Collaboration numérique : des voies sans issue

« On ne forme pas à un intranet collaboratif ni à une Digital Workplace, déclarait récemment une chef de projet. S'il y a besoin de formation, c'est que quelque chose ne s'est pas bien passé », précisait-elle.

Un homologue à elle, membre d'une autre organisation, abondait dans le même sens. Mais le ton était plus hésitant. « Ce n'est pas tant la formation, tentait-il, mais quand les personnes ne sont pas formées, elles ne connaissent pas les possibilités de l'outil. Et, comme elles ne sont pas forcément très curieuses, la plate-forme reste sous-utilisée. »

Quand on ne forme pas les collaborateurs aux outils, l'on cherche alors au moins à promouvoir ces derniers. L'on communique sur leur existence, leurs fonctionnalités, voire sur leurs premiers usages dans l'entreprise.

« L'on essaye d'amener du nouveau, en faisant des focus sur ce que permet la plate-forme, on fait témoigner les collaborateurs qui l'utilisent sur les bénéfices qu'ils en retirent », reprenait ainsi le deuxième chef de projet.

Quant à son homologue, elle précisait que, lors de la création d'un espace collaboratif, elle en profitait pour suggérer l'intégration d'un calendrier, d'un forum... « Souvent, ils sont trop conçus comme des espaces de ressources documentaires, reconnaissait-elle. Mais quand ils disposent d'un forum, les freins sont plus importants.

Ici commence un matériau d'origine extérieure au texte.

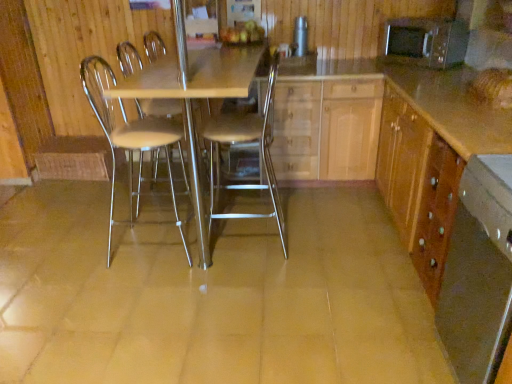 This screenshot has height=384, width=512. What do you see at coordinates (300, 37) in the screenshot?
I see `metallic cylindrical container at upper center, the second appliance in the right-to-left sequence` at bounding box center [300, 37].

The width and height of the screenshot is (512, 384). Find the location of `wooden cabinet at right, which is the 1th cabinetry from right to left`. wooden cabinet at right, which is the 1th cabinetry from right to left is located at coordinates (418, 185).

Measure the distance between wooden cabinet at right, the second cabinetry viewed from the left, and camera.

wooden cabinet at right, the second cabinetry viewed from the left, is 4.85 feet away from camera.

In order to face wooden drawer at lower right, should I rotate leftwards or rightwards?

A 31.709 degree turn to the right will do.

Identify the location of metallic silver chair at center, the 2th chair when ordered from right to left. The width and height of the screenshot is (512, 384). (129, 139).

Is the position of metallic/transparent table at center more distant than that of light wood/texture cabinet at center, placed as the first cabinetry when sorted from left to right?

No, the depth of metallic/transparent table at center is less than that of light wood/texture cabinet at center, placed as the first cabinetry when sorted from left to right.

Can you confirm if metallic/transparent table at center is thinner than light wood/texture cabinet at center, placed as the first cabinetry when sorted from left to right?

In fact, metallic/transparent table at center might be wider than light wood/texture cabinet at center, placed as the first cabinetry when sorted from left to right.

Which of these two, metallic/transparent table at center or light wood/texture cabinet at center, placed as the first cabinetry when sorted from left to right, stands shorter?

With less height is light wood/texture cabinet at center, placed as the first cabinetry when sorted from left to right.

Can you tell me how much metallic/transparent table at center and light wood/texture cabinet at center, placed as the first cabinetry when sorted from left to right, differ in facing direction?

0.166 degrees.

In the scene shown: Is light wood/texture cabinet at center, acting as the 2th cabinetry starting from the right, at the back of metallic microwave at upper right, the 1th appliance positioned from the right?

That's not correct — metallic microwave at upper right, the 1th appliance positioned from the right, is not looking away from light wood/texture cabinet at center, acting as the 2th cabinetry starting from the right.

Considering the positions of point (436, 68) and point (319, 163), is point (436, 68) closer or farther from the camera than point (319, 163)?

Point (436, 68) is closer to the camera than point (319, 163).

From the image's perspective, is metallic microwave at upper right, acting as the 2th appliance starting from the left, located above light wood/texture cabinet at center, acting as the 2th cabinetry starting from the right?

Yes, from the image's perspective, metallic microwave at upper right, acting as the 2th appliance starting from the left, is above light wood/texture cabinet at center, acting as the 2th cabinetry starting from the right.

Is metallic cylindrical container at upper center, the second appliance in the right-to-left sequence, oriented towards light wood/texture cabinet at center, placed as the first cabinetry when sorted from left to right?

No.

Can you confirm if metallic cylindrical container at upper center, the 1th appliance in the left-to-right sequence, is positioned to the left of light wood/texture cabinet at center, acting as the 2th cabinetry starting from the right?

Correct, you'll find metallic cylindrical container at upper center, the 1th appliance in the left-to-right sequence, to the left of light wood/texture cabinet at center, acting as the 2th cabinetry starting from the right.

How many degrees apart are the facing directions of metallic cylindrical container at upper center, the 1th appliance in the left-to-right sequence, and light wood/texture cabinet at center, placed as the first cabinetry when sorted from left to right?

A: The angular difference between metallic cylindrical container at upper center, the 1th appliance in the left-to-right sequence, and light wood/texture cabinet at center, placed as the first cabinetry when sorted from left to right, is 4.5 degrees.

Between metallic microwave at upper right, acting as the 2th appliance starting from the left, and metallic cylindrical container at upper center, the second appliance in the right-to-left sequence, which one is positioned behind?

metallic cylindrical container at upper center, the second appliance in the right-to-left sequence, is more distant.

Would you consider metallic microwave at upper right, the 1th appliance positioned from the right, to be distant from metallic cylindrical container at upper center, the second appliance in the right-to-left sequence?

Actually, metallic microwave at upper right, the 1th appliance positioned from the right, and metallic cylindrical container at upper center, the second appliance in the right-to-left sequence, are a little close together.

Is metallic microwave at upper right, the 1th appliance positioned from the right, taller or shorter than metallic cylindrical container at upper center, the 1th appliance in the left-to-right sequence?

Clearly, metallic microwave at upper right, the 1th appliance positioned from the right, is taller compared to metallic cylindrical container at upper center, the 1th appliance in the left-to-right sequence.

From a real-world perspective, between metallic microwave at upper right, acting as the 2th appliance starting from the left, and metallic cylindrical container at upper center, the second appliance in the right-to-left sequence, who is vertically higher?

In real-world perspective, metallic cylindrical container at upper center, the second appliance in the right-to-left sequence, is above.

Is metallic silver chair at center, which is counted as the first chair, starting from the right, wider or thinner than metallic microwave at upper right, the 1th appliance positioned from the right?

Clearly, metallic silver chair at center, which is counted as the first chair, starting from the right, has more width compared to metallic microwave at upper right, the 1th appliance positioned from the right.

Can you confirm if metallic silver chair at center, which is counted as the first chair, starting from the right, is smaller than metallic microwave at upper right, the 1th appliance positioned from the right?

No, metallic silver chair at center, which is counted as the first chair, starting from the right, is not smaller than metallic microwave at upper right, the 1th appliance positioned from the right.

Who is shorter, metallic silver chair at center, the second chair when ordered from left to right, or metallic microwave at upper right, the 1th appliance positioned from the right?

Standing shorter between the two is metallic microwave at upper right, the 1th appliance positioned from the right.

Is metallic silver chair at center, which is counted as the first chair, starting from the right, not close to metallic microwave at upper right, acting as the 2th appliance starting from the left?

Yes, metallic silver chair at center, which is counted as the first chair, starting from the right, is far from metallic microwave at upper right, acting as the 2th appliance starting from the left.

Can you tell me how much wooden cabinet at right, which is the 1th cabinetry from right to left, and metallic silver chair at center, which appears as the 1th chair when viewed from the left, differ in facing direction?

They differ by 178 degrees in their facing directions.

In the image, is wooden cabinet at right, which is the 1th cabinetry from right to left, on the left side or the right side of metallic silver chair at center, which appears as the 1th chair when viewed from the left?

Clearly, wooden cabinet at right, which is the 1th cabinetry from right to left, is on the right of metallic silver chair at center, which appears as the 1th chair when viewed from the left, in the image.

Is wooden cabinet at right, the second cabinetry viewed from the left, facing towards metallic silver chair at center, the 2th chair when ordered from right to left?

Yes.

Who is shorter, metallic silver chair at center, the 2th chair when ordered from right to left, or light wood/texture cabinet at center, acting as the 2th cabinetry starting from the right?

light wood/texture cabinet at center, acting as the 2th cabinetry starting from the right.

Could you tell me if metallic silver chair at center, which appears as the 1th chair when viewed from the left, is facing light wood/texture cabinet at center, placed as the first cabinetry when sorted from left to right?

No, metallic silver chair at center, which appears as the 1th chair when viewed from the left, is not facing towards light wood/texture cabinet at center, placed as the first cabinetry when sorted from left to right.

Does metallic silver chair at center, the 2th chair when ordered from right to left, lie behind light wood/texture cabinet at center, acting as the 2th cabinetry starting from the right?

No, metallic silver chair at center, the 2th chair when ordered from right to left, is in front of light wood/texture cabinet at center, acting as the 2th cabinetry starting from the right.

From the metallic/transparent table at center, count 1st cabinetry to the right and point to it. Please provide its 2D coordinates.

[(326, 129)]

Find the location of a particular element. Image resolution: width=512 pixels, height=384 pixels. cabinetry that appears behind the metallic microwave at upper right, acting as the 2th appliance starting from the left is located at coordinates (326, 129).

From the image, which object appears to be nearer to metallic silver chair at center, which is counted as the first chair, starting from the right, light wood/texture cabinet at center, placed as the first cabinetry when sorted from left to right, or wooden cabinet at right, which is the 1th cabinetry from right to left?

Among the two, light wood/texture cabinet at center, placed as the first cabinetry when sorted from left to right, is located nearer to metallic silver chair at center, which is counted as the first chair, starting from the right.

Estimate the real-world distances between objects in this image. Which object is further from metallic silver chair at center, which appears as the 1th chair when viewed from the left, wooden drawer at lower right or metallic microwave at upper right, the 1th appliance positioned from the right?

The object further to metallic silver chair at center, which appears as the 1th chair when viewed from the left, is metallic microwave at upper right, the 1th appliance positioned from the right.

From the image, which object appears to be farther from metallic silver chair at center, the 2th chair when ordered from right to left, metallic/transparent table at center or metallic silver chair at center, which is counted as the first chair, starting from the right?

metallic silver chair at center, which is counted as the first chair, starting from the right, is further to metallic silver chair at center, the 2th chair when ordered from right to left.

Pour amener les collaborateurs à oser contribuer, c'est un chantier qui demande beaucoup de temps », confiait-elle.

Se projeter tout de suite dans de nouveaux usages

« L'accompagnement classique part du principe qu'une fois promues les capacités de l'outil et les collaborateurs formés, ces derniers l'utiliseront. Mais le constat est que ce principe n'est pas vrai, tranche Arnaud Rayrole, le dirigeant du cabinet de conseil Lecko. Les utilisateurs qui tirent vraiment des bénéfices de la collaboration ne sont pas ceux qui ont été formés et l'information ou la formation n'ont pas été déterminantes dans leur adoption de l'outil. »

Le dirigeant conseille, lui, de s'inspirer plutôt des principes du Lean Start up, de l'intrapreneuriat ou du Do It Yourself, en misant sur la frange d'opérationnels qui, dans toute organisation, se révèlent en capacité d'entraîner leurs collègues dans l'adoption de l'outil, dans le changement de leurs habitudes et usages.

La promotion et la formation ne sont cependant pas les seules voies sans issue en matière de collaboration numérique, comme le constate la nouvelle édition de l’Etat de l'art de la transformation interne des organisations, l'étude annuelle réalisée par le même cabinet Lecko, à laquelle nous consacrons cette semaine un article.

Ceux qui envisagent le déploiement d'un nouvel outil collaboratif comme un préalable à la transformation font ainsi fausse route, révèle l'étude. « Pour se transformer, il faut se projeter tout de suite dans de nouveaux usages, profiter de la fenêtre d'opportunité qu'ouvre le déploiement de l'outil, car, ensuite, il est trop tard », alerte Arnaud Rayrole.

A ce moment, il arrive par exemple aux groupes des chatops ce qu'il arrive aux espaces collaboratifs des intranets ou aux communautés des réseaux sociaux d'entreprise, ils se transforment en simple espace d'échange de référentiel documentaire, les conversations se font ailleurs. Et le temps ne fait donc plus rien à l'affaire.